**SUPPLIED ENTRIES:**
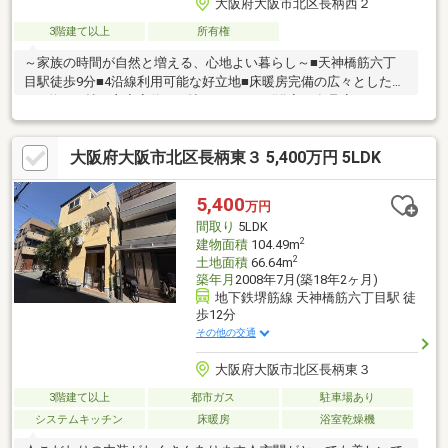
大阪府大阪市北区長柄西２
3階建て以上
所有権
～家族の時間が自然と増える、心地よい暮らし～■天神橋筋六丁
目駅徒歩9分■4沿線利用可能な好立地■床暖房完備の広々とした
LDK約22.0帖と主寝室約12.2帖■1620サイズ浴室、食品庫、WIC、
納戸など充実の設備＆収納力■ワンボックスカーも駐車可能なカ
ースペース■2011年築のフルオーダー住宅（現在空室、即引渡し
大阪府大阪市北区長柄東３ 5,400万円 5LDK
可能）■保育園・幼稚園・小学校・中学校が近く【上場企業グル
ープの不動産部門・なんぼや不動産】まずは資料から→オレンジ
の【資料請求する】ボタンから！気軽に予約→赤の【見学予約す
5,400
万円
る】ボタンから！電話で相談→フリーダイヤル：0120-963-
間取り
5LDK
221（年中無休）
2
建物面積
104.49m
2
土地面積
66.64m
築年月
2008年7月(築18年2ヶ月)
地下鉄堺筋線 天神橋筋六丁目駅 徒
歩12分
その他の交通
大阪府大阪市北区長柄東３
3階建て以上
都市ガス
駐車場あり
システムキッチン
床暖房
浴室乾燥機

**PROBLEM DETAILS:**
Leave out every line before the one containing "の【資料請求する】ボタンから！気軽に予約→赤の【見学予約す"; set down that line and all remaining lines of the material exactly.

**WRITTEN ANSWER:**
の【資料請求する】ボタンから！気軽に予約→赤の【見学予約す
5,400
万円
る】ボタンから！電話で相談→フリーダイヤル：0120-963-
間取り
5LDK
221（年中無休）
2
建物面積
104.49m
2
土地面積
66.64m
築年月
2008年7月(築18年2ヶ月)
地下鉄堺筋線 天神橋筋六丁目駅 徒
歩12分
その他の交通
大阪府大阪市北区長柄東３
3階建て以上
都市ガス
駐車場あり
システムキッチン
床暖房
浴室乾燥機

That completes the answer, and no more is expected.